Frequently asked questions
What's the difference between anaphora and cataphora?
Direction. Anaphora points back: the antecedent appears before the pronoun (Mary arrived. She was tired). Cataphora points forward: the postcedent appears after (When she arrived, Mary was tired). Both are forms of endophora — reference inside the text. Exophora, by contrast, points outside the text to the situational context (Look at that).
Why does English use cataphora at all?
Cataphora creates suspense and topic-fronting effects. Opening a paragraph with Although he denied it for years, the senator finally admitted... foregrounds the description before naming the actor. It is also licensed by syntax: a pronoun in a fronted subordinate clause can refer forward to a name in the main clause. Backward reference inside the same clause is usually blocked (*She kissed Mary cannot mean Mary kissed herself).
What is zero anaphora?
Reference to an established referent with no overt pronoun at all. Japanese, Mandarin, Korean and Spanish license it routinely. Japanese: 田中さんは来た。コーヒーを飲んだ。 — literally Tanaka came. Drank coffee. The second clause has no subject; the listener supplies Tanaka from the prior sentence. Up to half of all referring expressions in spoken Japanese discourse are zero. English requires an overt pronoun in matching contexts.
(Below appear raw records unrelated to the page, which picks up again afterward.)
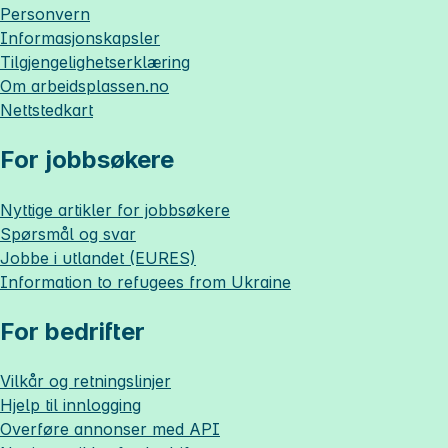
Personvern
Informasjonskapsler
Tilgjengelighetserklæring
Om
arbeidsplassen.no
Nettstedkart
For jobbsøkere
Nyttige artikler for jobbsøkere
Spørsmål og svar
Jobbe i utlandet (EURES)
Information to refugees from Ukraine
For bedrifter
Vilkår og retningslinjer
Hjelp til innlogging
Overføre annonser med API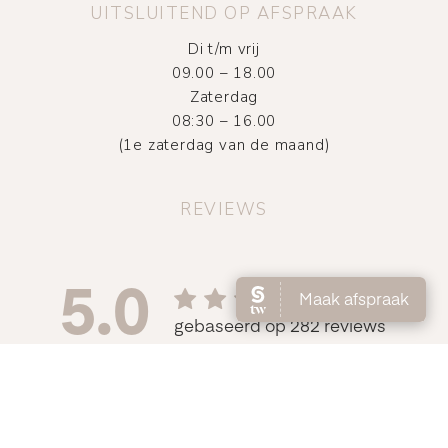
UITSLUITEND OP AFSPRAAK
Di t/m vrij
09.00 – 18.00
Zaterdag
08:30 – 16.00
(1e zaterdag van de maand)
REVIEWS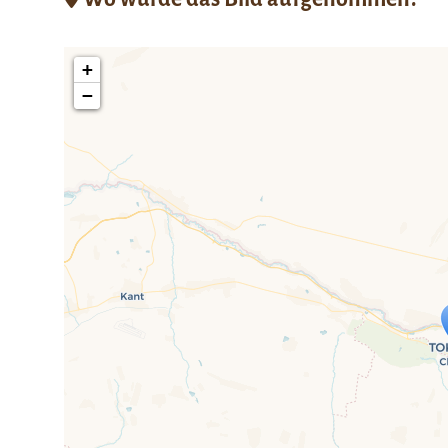
+
−
Travelers' Ma
Wenn du dies siehst, nachdem dei
fehlen leaf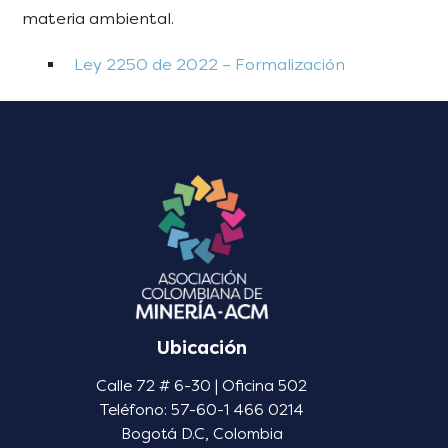
materia ambiental.
Ley 2250 de 2022 – Formalización
Ubicación
Calle 72 # 6-30 | Oficina 502
Teléfono: 57-60-1 466 0214
Bogotá D.C, Colombia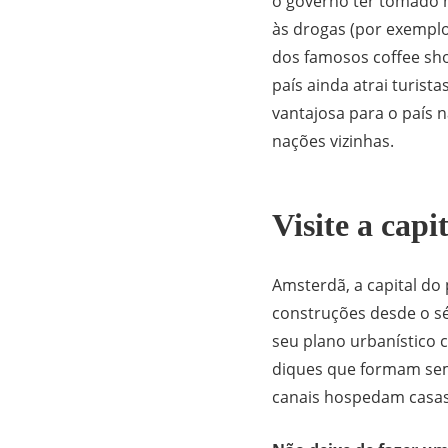
o governo ter tomado m
às drogas (por exemplo
dos famosos coffee sh
país ainda atrai turist
vantajosa para o país n
nações vizinhas.
Visite a cap
Amsterdã, a capital do 
construções desde o séc
seu plano urbanístico 
diques que formam sem
canais hospedam casas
How is anaphora different from coreference?
Coreference is the broader semantic relation: two expressions pick out the same real-world entity. Anaphora is the specific dependence of one expression on another for its interpretation. Barack Obama gave a speech. The 44th president was eloquent is coreferential but not strictly anaphoric — the 44th president stands on its own. He was eloquent is anaphoric: the pronoun has no referent without the antecedent.
What is bound-variable anaphora?
When a pronoun is bound by a quantifier rather than referring to a fixed entity. Every student thinks she will pass — she varies with each student, like a logical variable. This is a syntactic relation governed by Binding Theory (c-command), not a discourse relation. Bridging cases like Mary thinks she will pass allow either the bound or referential reading.
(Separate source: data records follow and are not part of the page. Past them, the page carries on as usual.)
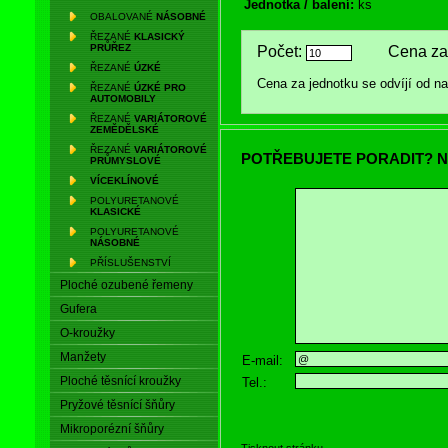
Jednotka / balení:
ks
OBALOVANÉ
NÁSOBNÉ
ŘEZANÉ
KLASICKÝ
PRŮŘEZ
Počet:
Cena za 
ŘEZANÉ
ÚZKÉ
Cena za jednotku se odvíjí od 
ŘEZANÉ
ÚZKÉ PRO
AUTOMOBILY
ŘEZANÉ
VARIÁTOROVÉ
ZEMĚDĚLSKÉ
ŘEZANÉ
VARIÁTOROVÉ
POTŘEBUJETE PORADIT? N
PRŮMYSLOVÉ
VÍCEKLÍNOVÉ
POLYURETANOVÉ
KLASICKÉ
POLYURETANOVÉ
NÁSOBNÉ
PŘÍSLUŠENSTVÍ
Ploché ozubené řemeny
Gufera
O-kroužky
Manžety
E-mail:
Ploché těsnící kroužky
Tel.:
Pryžové těsnící šňůry
Mikroporézní šňůry
Tisknout stránku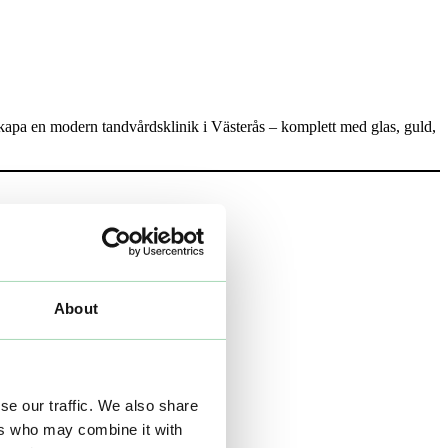
skapa en modern tandvårdsklinik i Västerås – komplett med glas, guld,
About
se our traffic. We also share
ers who may combine it with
How do listeners resolve ambiguous pronouns in real time?
Multiple cues compete: recency (last mentioned wins by default), salience (subjects beat objects), parallelism (same grammatical role across clauses), gender and number agreement, and world knowledge. Centering Theory (Grosz, Joshi & Weinstein 1995) models this as a transition between discourse states; computational coreference resolvers combine these features with neural context embeddings, reaching about 80 percent accuracy on benchmarks like OntoNotes.
Can cataphora occur across sentences?
Rarely, and only for stylistic effect. The standard restriction is that cataphora is confined to a single sentence with the pronoun in a subordinate or fronted clause. Cross-sentence cataphora exists in literary openings (He had not slept. The coffee was cold. Marlowe stood at the window) but readers experience it as a deliberate withholding, not a default option.